Data protection law in India is currently facing many problems and resentments due to the absence of a proper legislative framework. There is an ongoing explosion of cyber crimes on a global scale. The theft and sale of stolen data are happening across continents where physical boundaries pose no restriction or seem non-existent in this technological era. In this age, when India is the largest host of outsourced data processing , it could be an easy target of cyber sabotages and could become an epicenter of cybercrimes.
The Data Security Council of India (DSCI) is a not for profit, premier industry body on Data Protection in India. Its objectives include making the cyberspace safe, secure and trusted by establishing best practices and initiatives in cybersecurity and privacy. DSCI also engages with governments and their agencies, associations and think tanks for policy advisory.
In India, the various BPOs and other IT companies handle all kinds of sensitive data of customers, privacy, therefore is of paramount importance. The Data Protection Bill 2014 is one such attempt at making such companies that do not make efforts at maintaining people’s privacy. Section 7 of the bill talks about the obligation on part of the organization collecting personal data. “Organization” as defined is any, government or private.

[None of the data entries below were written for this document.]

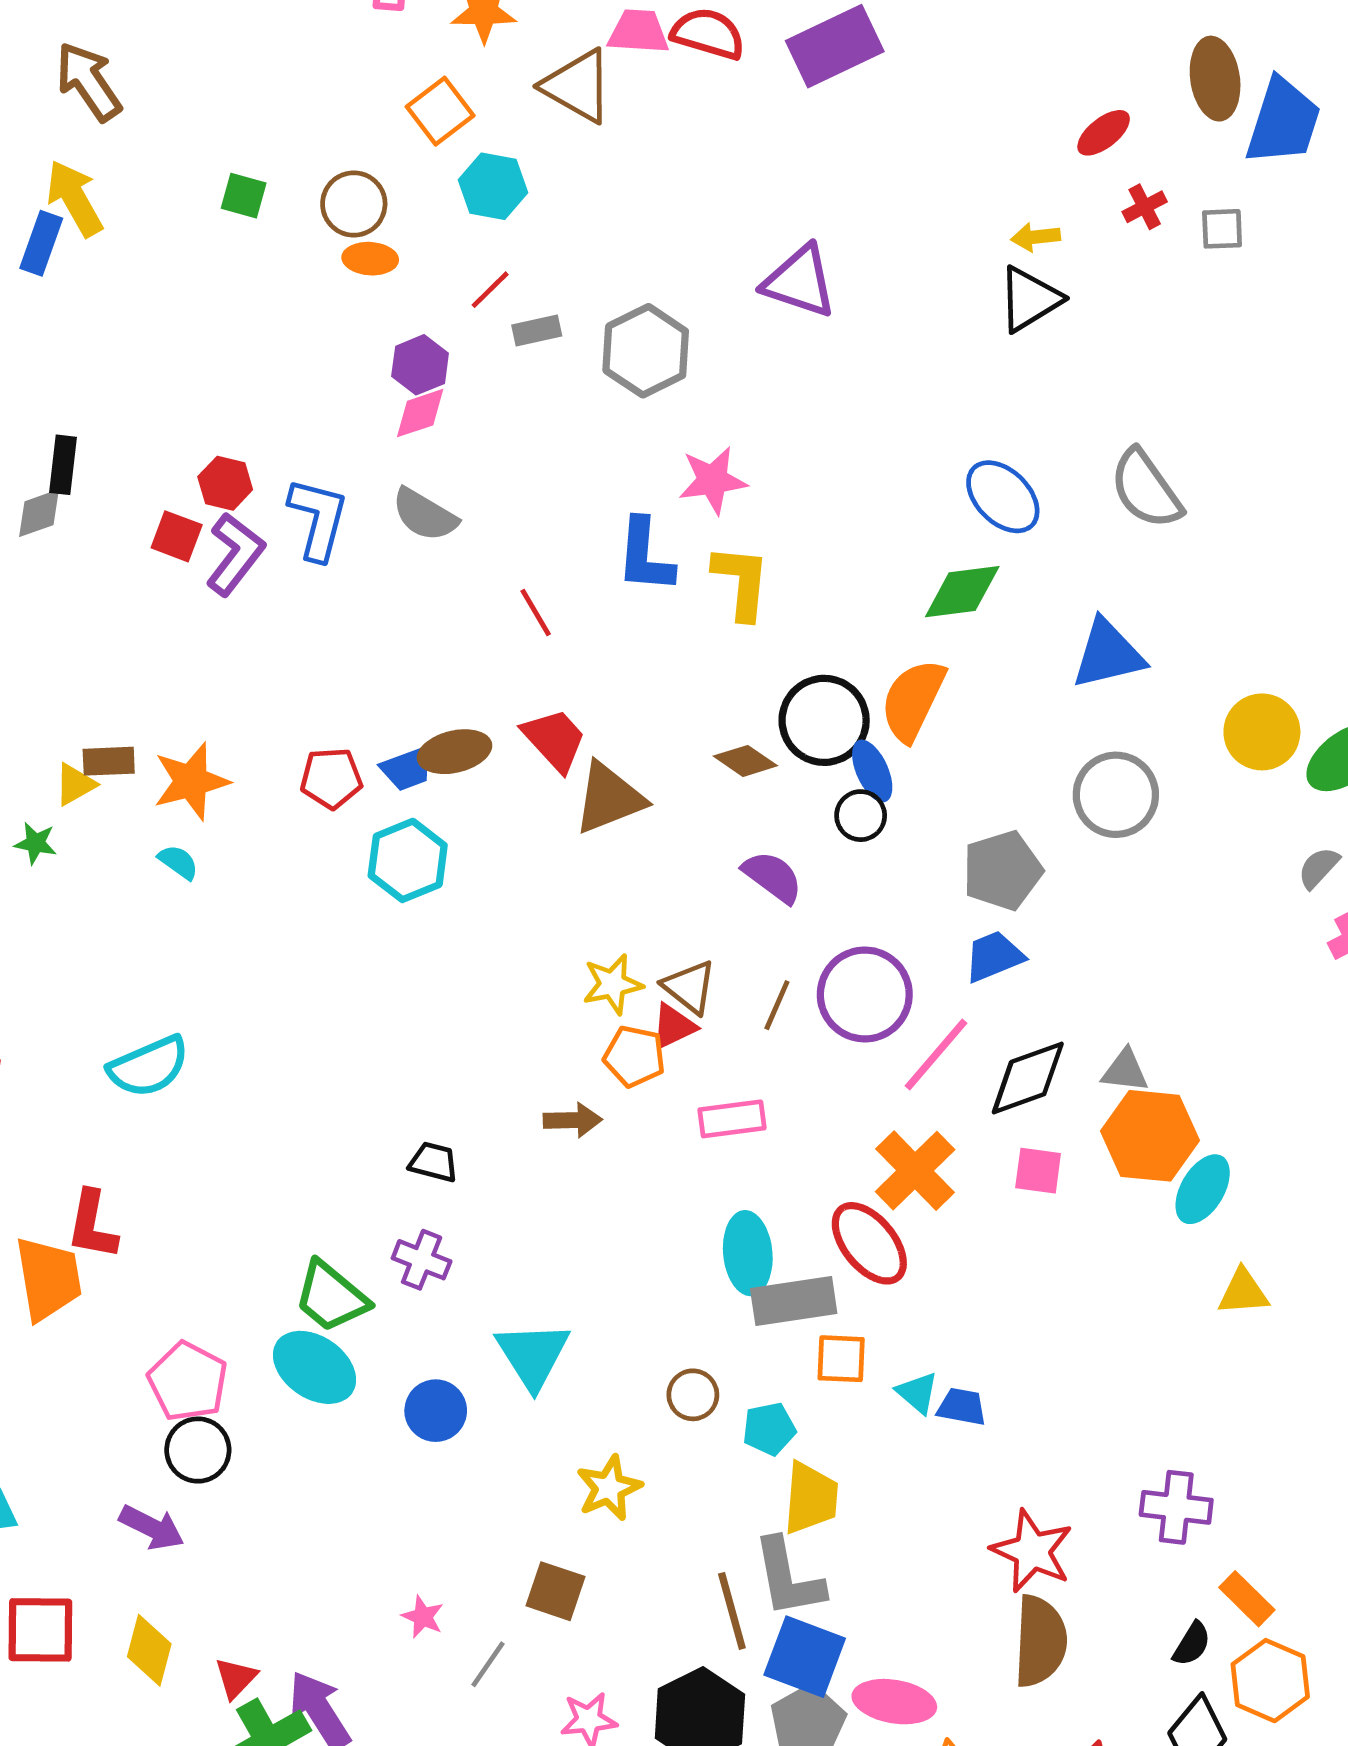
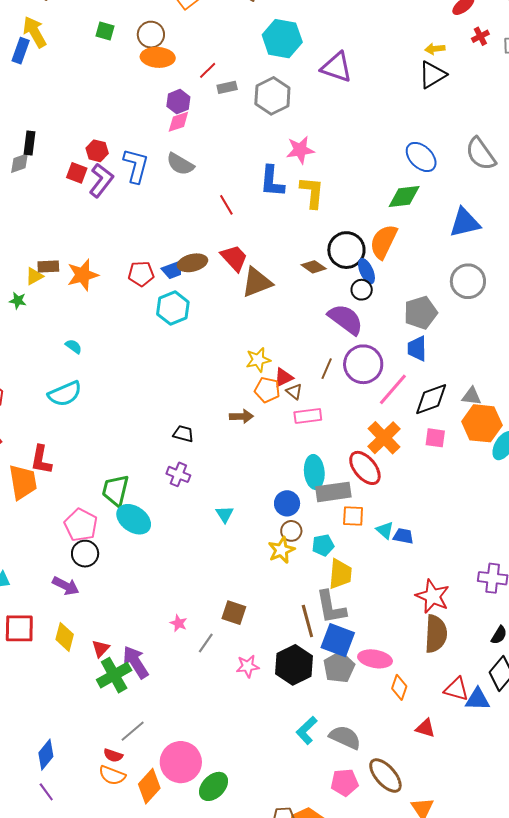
cyan hexagon: (493, 186) -> (282, 39), moved, size x1.4
orange ellipse: (370, 259) -> (158, 57), size x1.5
cyan semicircle: (178, 862) -> (74, 346), moved
purple semicircle: (773, 877) -> (346, 319), moved, size x1.4
blue trapezoid: (994, 956) -> (417, 349), turned -68
brown triangle: (689, 987) -> (294, 392), moved, size x0.7
green trapezoid: (331, 1297) -> (115, 490), moved, turned 64
cyan triangle: (533, 1355) -> (225, 514), size x0.6
blue circle: (436, 1411) -> (287, 503), moved
yellow star: (609, 1488) -> (281, 550), moved

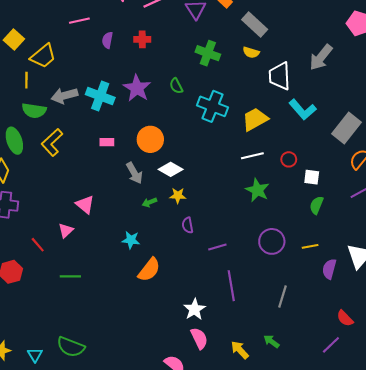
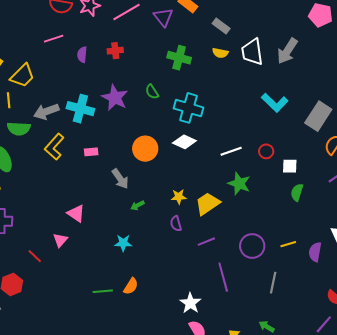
gray rectangle: (255, 24) -> (221, 26), size x0.7
white trapezoid: (280, 76) -> (252, 52), moved
yellow trapezoid: (255, 119) -> (208, 204), moved
orange circle: (150, 139) -> (145, 149), moved
yellow L-shape: (52, 142) -> (54, 147), moved
white diamond: (171, 169) -> (184, 142), moved
yellow star: (178, 196) -> (179, 197), moved
purple circle: (272, 241) -> (252, 246), moved
yellow line: (310, 246) -> (288, 244), moved
orange semicircle: (149, 270) -> (131, 286), moved, size x0.7
green line: (70, 276) -> (103, 291), moved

Hon’ble Justice Srikrishna in his report on Data Protection, presented before the GoI explained the need for a Data Protection Authority: a group of cyber experts and other high ranking officials for Controller Accountability. In the seven key principles, Justice Srikrishna laid down for Data Protection Law, he also mentions deterrent penalties.
Section 9 and 10 of the Data Protection Bill 2014 talks about the penalty to be imposed and offense by the company respectively. The penalty imposed under section 9 is “three-year jail or fine up to ten lakhs.” Whereas in GDPR, the penalty imposed is up to €20 million, or 4% annual global turnover – whichever is higher.
The Aadhaar Amendment Bill passed by the government on January 2, 2019, deals, inter alia with disclosure of personal data after seeking permission from a judicial officer not below the rank of a district judge. The Srikrishna committee report explains the need for a DPA along similar lines of GDPR.
One of the main issues of DPA is that many times the Internal Reporting System fails, as was in the case of Snowden, as it was later reported, Snowden could not trust the internal reporting mechanism, one of the main reasons he decided to go public with the data. He feared that if he reported this to the Internal Committee, his voice shall be muted and the facts buried.